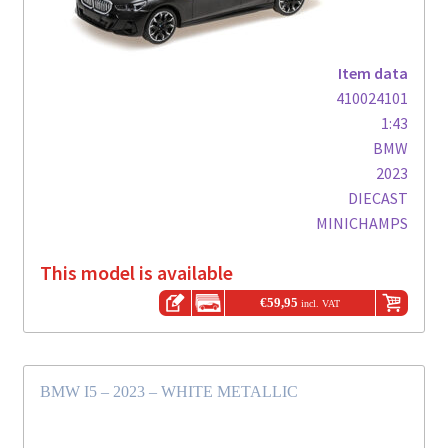
Item data
410024101
1:43
BMW
2023
DIECAST
MINICHAMPS
This model is available
€
59,95
incl. VAT
BMW I5 – 2023 – WHITE METALLIC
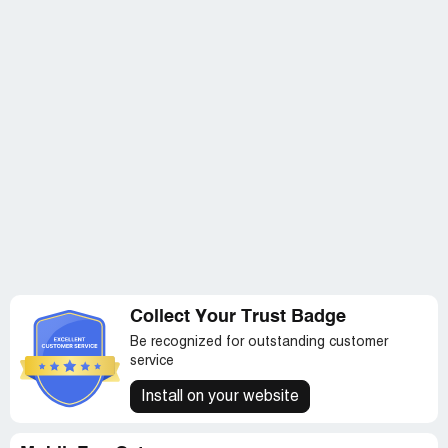
Collect Your Trust Badge
Be recognized for outstanding customer
service
Install on your website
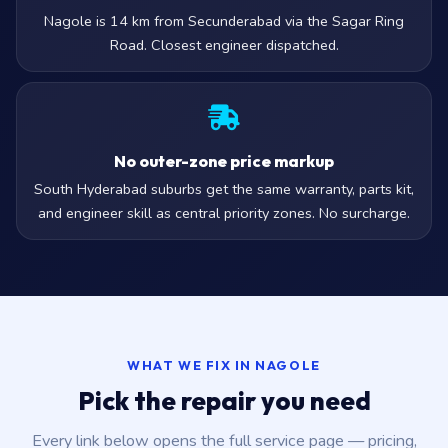
Nagole is 14 km from Secunderabad via the Sagar Ring
Road. Closest engineer dispatched.
No outer-zone price markup
South Hyderabad suburbs get the same warranty, parts kit,
and engineer skill as central priority zones. No surcharge.
WHAT WE FIX IN NAGOLE
Pick the repair you need
Every link below opens the full service page — pricing,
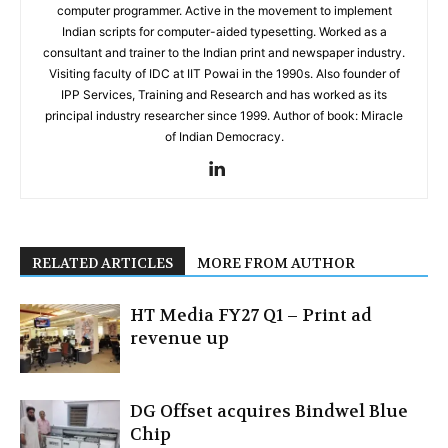
computer programmer. Active in the movement to implement
Indian scripts for computer-aided typesetting. Worked as a
consultant and trainer to the Indian print and newspaper industry.
Visiting faculty of IDC at IIT Powai in the 1990s. Also founder of
IPP Services, Training and Research and has worked as its
principal industry researcher since 1999. Author of book: Miracle
of Indian Democracy.
RELATED ARTICLES
MORE FROM AUTHOR
HT Media FY27 Q1 – Print ad
revenue up
DG Offset acquires Bindwel Blue
Chip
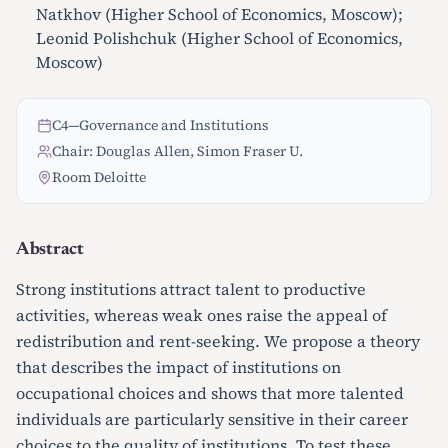
Natkhov (Higher School of Economics, Moscow);
Leonid Polishchuk (Higher School of Economics,
Moscow)
C4
—
Governance and Institutions
Chair: Douglas Allen, Simon Fraser U.
Room Deloitte
Abstract
Strong institutions attract talent to productive
activities, whereas weak ones raise the appeal of
redistribution and rent-seeking. We propose a theory
that describes the impact of institutions on
occupational choices and shows that more talented
individuals are particularly sensitive in their career
choices to the quality of institutions. To test these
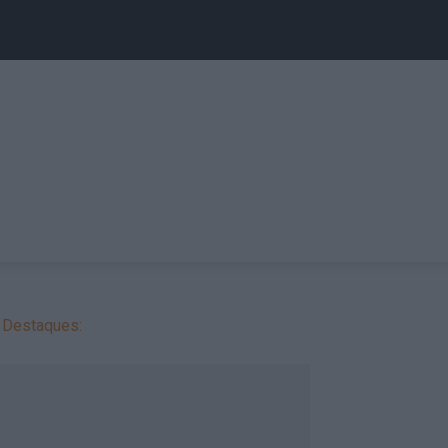
Destaques:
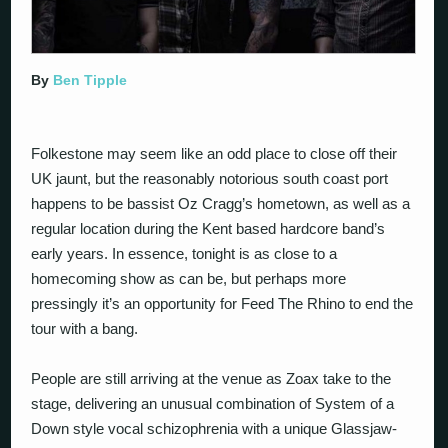
By
Ben Tipple
Folkestone may seem like an odd place to close off their
UK jaunt, but the reasonably notorious south coast port
happens to be bassist Oz Cragg’s hometown, as well as a
regular location during the Kent based hardcore band’s
early years. In essence, tonight is as close to a
homecoming show as can be, but perhaps more
pressingly it’s an opportunity for Feed The Rhino to end the
tour with a bang.
People are still arriving at the venue as Zoax take to the
stage, delivering an unusual combination of System of a
Down style vocal schizophrenia with a unique Glassjaw-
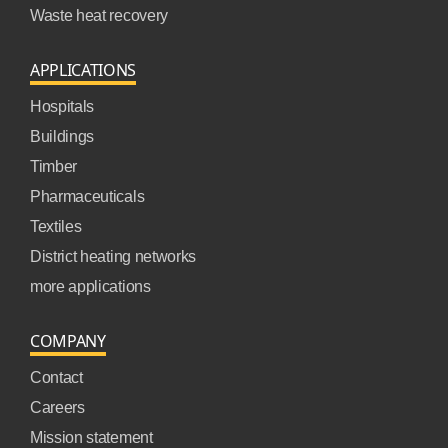
Waste heat recovery
APPLICATIONS
Hospitals
Buildings
Timber
Pharmaceuticals
Textiles
District heating networks
more applications
COMPANY
Contact
Careers
Mission statement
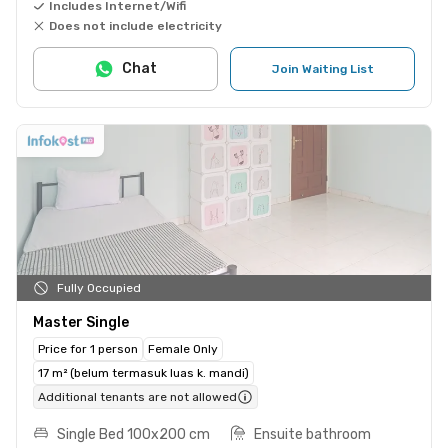
Includes Internet/Wifi
Does not include electricity
Chat
Join Waiting List
Fully Occupied
Master Single
Price for 1 person
Female Only
17 m² (belum termasuk luas k. mandi)
Additional tenants are not allowed
Single Bed 100x200 cm
Ensuite bathroom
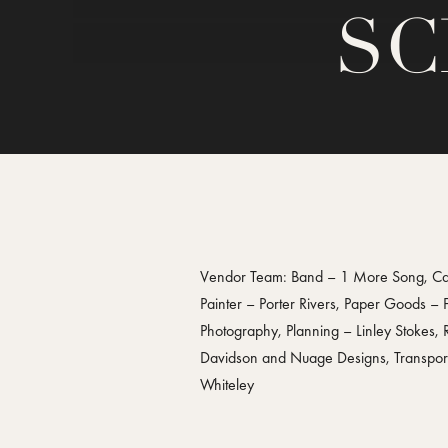
SC
Vendor Team: Band – 1 More Song, Cake
Painter – Porter Rivers, Paper Goods –
Photography, Planning – Linley Stokes,
Davidson and Nuage Designs, Transporta
Whiteley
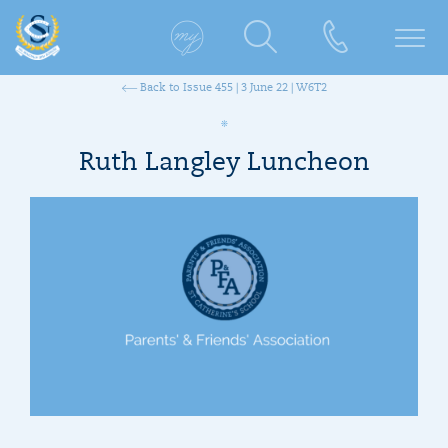
Back to Issue 455 | 3 June 22 | W6T2
Ruth Langley Luncheon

TASK BRIEF.
Take the lines above from the top of the records through the one with "Strong institutions attract" and repeat them exactly, without any pictures.

RESPONSE AREA.
Item data
410024101
1:43
BMW
2023
DIECAST
MINICHAMPS
This model is available
€
59,95
incl. VAT
BMW I5 – 2023 – WHITE METALLIC
Collect Your Trust Badge
Be recognized for outstanding customer
service
Install on your website
Nagole is 14 km from Secunderabad via the Sagar Ring
Road. Closest engineer dispatched.
No outer-zone price markup
South Hyderabad suburbs get the same warranty, parts kit,
and engineer skill as central priority zones. No surcharge.
WHAT WE FIX IN NAGOLE
Pick the repair you need
Every link below opens the full service page — pricing,
computer programmer. Active in the movement to implement
Indian scripts for computer-aided typesetting. Worked as a
consultant and trainer to the Indian print and newspaper industry.
Visiting faculty of IDC at IIT Powai in the 1990s. Also founder of
IPP Services, Training and Research and has worked as its
principal industry researcher since 1999. Author of book: Miracle
of Indian Democracy.
RELATED ARTICLES
MORE FROM AUTHOR
HT Media FY27 Q1 – Print ad
revenue up
DG Offset acquires Bindwel Blue
Chip
Natkhov (Higher School of Economics, Moscow);
Leonid Polishchuk (Higher School of Economics,
Moscow)
C4
—
Governance and Institutions
Chair: Douglas Allen, Simon Fraser U.
Room Deloitte
Abstract
Strong institutions attract talent to productive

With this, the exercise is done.